I think a lot of students still believed the myth, right up to exam time, that they could get by without doing the work, but alas, as if often the case, there are few shortcuts when it comes to the crunch.

DRS said...

Great post, as I am about to embark on the part time BVC with BPP it very useful information!

With regard to the work load issue, I opted for BPP in the end over CofL on the basis that being made to work a lot harder would prevent me from slacking!

I graduated 4 years ago now so am somewhat apprehensive about returning to study again, but at the same time looking forward to it.

barmaid said...

DRS - Good luck, I'm sure you will be fine, I know that this time last year I was very worried about what to expect from BVC, but to date I have found BVC much more interesting than LLB.

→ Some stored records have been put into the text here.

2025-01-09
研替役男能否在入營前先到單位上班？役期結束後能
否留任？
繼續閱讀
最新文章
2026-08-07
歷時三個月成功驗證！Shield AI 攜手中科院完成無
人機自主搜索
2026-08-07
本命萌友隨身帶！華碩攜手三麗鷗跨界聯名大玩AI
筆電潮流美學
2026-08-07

Make sure that you take a trolley bag with you for the introductory weekend as there are lots of books to take home.

CLG said...

BM,

Thanks so much for this, I am getting pretty nervous about the impending course and as you said there doesn't seem to be much out there in the way of what to expect so this post has helped to make me feel a bit better just having a better idea of what I'm going to be up against.

Much appreciated :)
CLG

barmaid said...

No problem:-)

In preparation for BVC I'd recommend a gentle stroll through the basics of negligence, contract and perhaps a brush up on the criminal topics of assaults (under OAPA)and theft (Theft Act 1968). Don't bother with doing any in depth reading, just refresh the basics, perhaps an hour on each. No need to revise Land Law or Trusts (at least not on my course anyway).

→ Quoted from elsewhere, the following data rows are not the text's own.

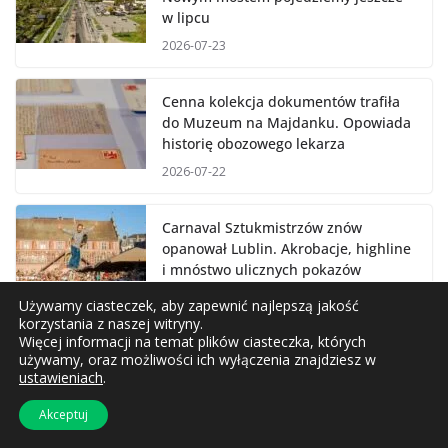
w lipcu
2026-07-23
Cenna kolekcja dokumentów trafiła
do Muzeum na Majdanku. Opowiada
historię obozowego lekarza
2026-07-22
Carnaval Sztukmistrzów znów
opanował Lublin. Akrobacje, highline
i mnóstwo ulicznych pokazów
2026-07-22
Używamy ciasteczek, aby zapewnić najlepszą jakość
korzystania z naszej witryny.
Więcej informacji na temat plików ciasteczka, których
używamy, oraz możliwości ich wyłączenia znajdziesz w
ustawieniach
.
Akceptuj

Perhaps a little look at the Civil Procedure Rules, Part 1 (which can be found online, just google 'civil procedure rules'), which will get you in the mood for the Civil Litigation. Again I wouldn't go overboard, just get the very basic feel for the overriding objective of the CPR.

I don't think it's necessary to do any preparation at all if you don't feel like it, but it may ease the way in the first few months of BVC when the reading is heavy going.

The introductory weekend (which is actually 4 days) is a bit of a rude awakening and I found it quite daunting, not least because we were set homework to do each evening in preparation for the following day, but it is quite a nice feeling to get to the end of it, with all the new 'grown up' books to take home - Archbold was proudly displayed on my bookshelf for all to stare at in admiration:-)

DRS said...

Thanks for the pre-course reading tips...as of yet the "pre-course reading will be posted here in May" has yet to materialise on the BPP Blackboard online thingy...

barboy said...

A brief dipping of a toe into the code of conduct (via BSB website) could be a good idea; it will be probably homework at induction. You get jack from BPP in the way of worthwhile pre-course prep information, which makes BM's advice all the more valuable.

barmaid said...

The pre-course reading list last year was a little OTT, more or less asked for a complete revision of everything, which isn't needed, as many topics aren't used at all. My advice would be to stick to contract and tort, with the little bit of criminal and that's enough.

Stuff like defences and remedies is quite different at BVC level and is probably better left alone until the course begins.

Anonymous said...

Very useful stuff. However, I didn't realise that a third of people had to re-sit criminal litigation. It doesn't exactly inspire me with confidence for the results which will be coming out shortly, as surely it can only be a matter of time before one fails an assessment! (Bad thought and probability was never my strong point.)

barmaid said...

Hi Anon,

The crim lit figures were for the part-timers, not sure how they compare with the full-time statistics.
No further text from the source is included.